25

Carla

Se metieron en una cafetería frente a la comisaría de policía. El local era grande y estaba lleno. Carla y Héctor Rojas, el funcionario de la Oficina de Protección del Menor, se sentaron a una mesa libre, al fondo. En el ambiente flotaba el aroma a café y a bollería dulce. Los rayos de sol de aquella mañana invernal se deslizaban oblicuos hacia el interior del establecimiento a través de una gran cristalera que daba a la calle, acentuando los contornos de las columnas de humo que expelían las tazas de café.

—¿Le apetece tomar algo? —preguntó el funcionario.

Carla pidió un vaso de agua. Tenía la garganta reseca, le dolía como si le hubiesen pasado algo áspero por la tráquea. Recordó que había gritado mucho en la comisaría, a lo mejor más fuerte de lo que pensaba. En el estómago tenía metal fundido. El trato que le habían dado en la comisaría había sido indignante. Todavía era mucho peor la acusación que pesaba sobre su hermano. No se podía entender que lo estuviesen acusando de abusar de una menor de edad.
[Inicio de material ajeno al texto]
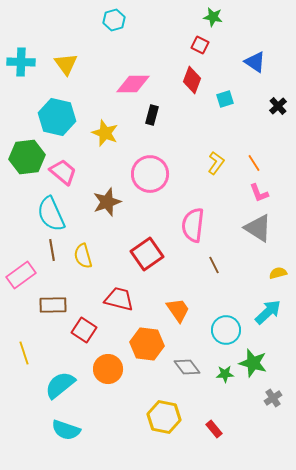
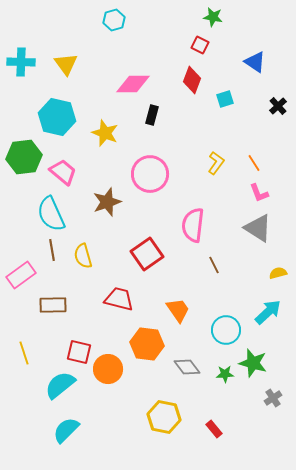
green hexagon at (27, 157): moved 3 px left
red square at (84, 330): moved 5 px left, 22 px down; rotated 20 degrees counterclockwise
cyan semicircle at (66, 430): rotated 116 degrees clockwise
El funcionario se puso en pie, fue hasta la barra y regresó al cabo de unos instantes con un botellín de agua y un café. Cruzó las manos sobre la mesa. La mirada de Carla recayó una vez más sobre la mancha en su cráneo desnudo. Tenía bordes irregulares y una forma simétrica indefinida. Una máscara siniestra. Hizo un esfuerzo para apartar los ojos.

Carla colocó la botella de agua a su izquierda, agarrándola con la mano derecha. Sus tobillos estaban cruzados bajo la mesa. Héctor tenía su taza de café justo en el centro de la mesa, frente a él.

—Siento muchísimo lo que le ha ocurrido a su hermano —dijo el funcionario—. ¿Cómo está?

—Grave. En coma. Los médicos me han estado preparando para lo peor… —Se le quebró la voz y apretó los labios para contener un lamento. Tenía la cabeza agachada y la mano derecha aferrada a la botella de agua. Era como si dentro de ella se hubiese instalado un vacío absoluto. Si quería mantener la fachada de entereza tenía que apartar de sus pensamientos la imagen de su hermano en el hospital rodeado de tubos, su rostro deformado, al borde de la muerte. Parpadeó para alejar aquellas imágenes. La mujer que aparentaba ser Carla Barceló y que era una pura fachada levantó la cabeza y miró fijamente al hombre sentado frente a sí—. Dijo que podría explicarme lo que le ha ocurrido. ¿Qué es lo que sabe? —preguntó.

—Sospecho que a su hermano le han tendido una trampa —respondió Héctor Rojas.

—¿Una trampa? ¿Quién? ¿Cómo?

—Antes de explicárselo, tengo que hacerle una pregunta. Quiero confirmar algo. Después de nuestra primera conversación, cuando nos conocimos en la presentación de su libro, hablamos de que usted iba a trabajar en la búsqueda de perfiles en internet de jóvenes como las víctimas de las que le hablé. Así lo hizo, ¿no es cierto?

Carla soltó la botella de agua y se llevó la mano a la frente. Ladeó la cabeza hacia su derecha y cerró los ojos en un esfuerzo por ordenar sus pensamientos.

—Estuve trabajando en eso —explicó con los ojos cerrados—. Diseñé un programa especial, los informáticos lo llamamos robot de búsqueda. Es la misma clase de programa que se utiliza con la publicidad en internet para encontrar a la gente interesada en un producto determinado. Es una especie de buscador automático. Funciona con palabras clave. En este caso diseñé las palabras clave para que el robot identificase adolescentes con conflictos familiares, como usted me explicó, que pudiesen estar siendo víctimas de un acoso en la Red.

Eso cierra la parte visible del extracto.